Nigerian freelance journalist in the United Kingdom, Mrs. Rose Graham, whose footage of anti-Muhammadu Buhari protesters at Chatham House two weeks ago has now gone viral, tells TOBI AWORINDE that she was not paid by the All Progressives Congress for her support
What happened at Chatham House on March 26, the day of the All Progressives Congress presidential candidate, Gen. Muhammadu Buhari’s talk?
I had never been to Chatham House; that was my first time there. I was given a description and saw a young, dark-skinned man. I just knew he was going there, so I followed him. When I got to Chatham House, right in front of the building, I saw the demonstrators getting ready. I felt General Buhari was not in yet and that it would be embarrassing for him because these people would put their placards in his face. I then told myself that before his arrival, I would quickly find out from the people why they were there and allow them to vent their anger about the military rule in the 1980s.
I wanted to find out if that was the reason why they were doing what they were doing. There is something I have come to notice: A lot of Nigerian youths do not understand and they are not concerned or do not want to know anything about those who rule them. Sadly, most of us are more interested in the latest fashion, cars, hairstyles, music, movies. We often complain: ‘We don’t want this old man. Obama was 22 years old when this guy was president; why does he want to be there again?’ But are we doing what we’re meant to be doing? That was why I walked up to them.
I first chatted with them and made myself familiar, before I went back to speak to them with my phone so I could get their responses on tape.
How many of them did you find protesting?
I am sure they must have been up to 25. After a while, the crowd grew larger. Later, APC supporters, made up of some activists that I know personally—family men and women—also gathered. The APC supporters were quite older than the youngsters who were protesting against the General. The youngsters came with music and they were beating drums.
At a point, they were making a lot more noise than the APC supporters. It was around then that I walked up to them to tell me why they were protesting, if they knew the person they were protesting against, and why they were taking a stand.
What led you to believe it was a rented crowd?
There was a lady there that I interviewed who I had met before. I had been introduced to her sometime in the past by my husband and we hit it off and promised we were going to meet again. But, as it turned out, there hadn’t been time for us to meet because of my baby. That was why I had not had time to see the lady. I know what she does; she is someone who usually organises people.
Based on an interview I had with her and another lady in a separate video from the one that went viral, it was clear that there was a collaboration. When I inquired from the other lady, she confirmed that she provides such services for people who require them and she seemed to be doing very well.
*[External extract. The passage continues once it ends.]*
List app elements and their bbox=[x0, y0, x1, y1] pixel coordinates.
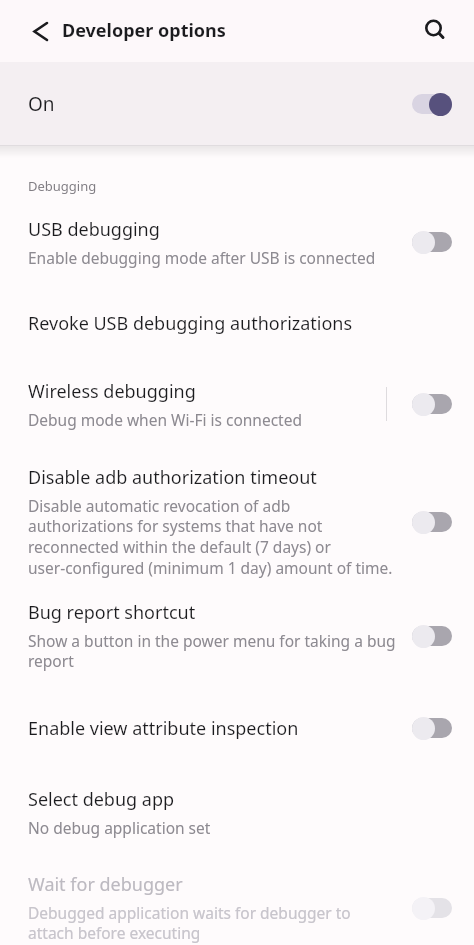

I don’t know if the protesters were paid for that particular rally, but that is what I and a number of others have been able to piece together.
I walked up to them expecting them to say ‘No, we were not paid to stand here. We are just doing it out of our love for our country.’ But they did not even know who they were protesting against. As a result, APC supporters came together because they did not want the General to be embarrassed. They got there very early as well, came together, got their placards and they were also singing and chanting solidarity songs.
Social media is awash with allegations that you were paid by the APC to make the now-viral video of anti-Buhari demonstrators who could not defend their acts of protest. Has any party approached you either for support or to threaten you?
Yes, and I will refer you to what I have already made available for public consumption. I have been pushed and asked to work for President Goodluck Jonathan and that I should bring a budget. They said I should not worry; if I wanted to come to Nigeria, they would bring me. They told me that I would stay at so-and-so hotel and do this and that in exchange for compensation. But those were conservations on the phone. The ones that I put out there were sent to my inbox.
When I showed them to my husband and told him I didn’t want to be party to any of this, he told me what to tell them. So, I wrote a reply telling them that this was not what I was cut out for. I engage people; let us talk about how we can turn Nigeria around, because eventually the old politicians will step aside and we must rise to the occasion. Or are we going to let their children take over from where they left off? Are we going to let them claim Nigeria like it is their birth right to rule over us? No. If we are talking about 170 million people and we have well over 60 million youths, what are we doing? Or do we want the intelligent ones among us to be carrying bags for the old politicians and smiling to the bank? No. Instead, we should also step in to see the kinds of contributions we can make.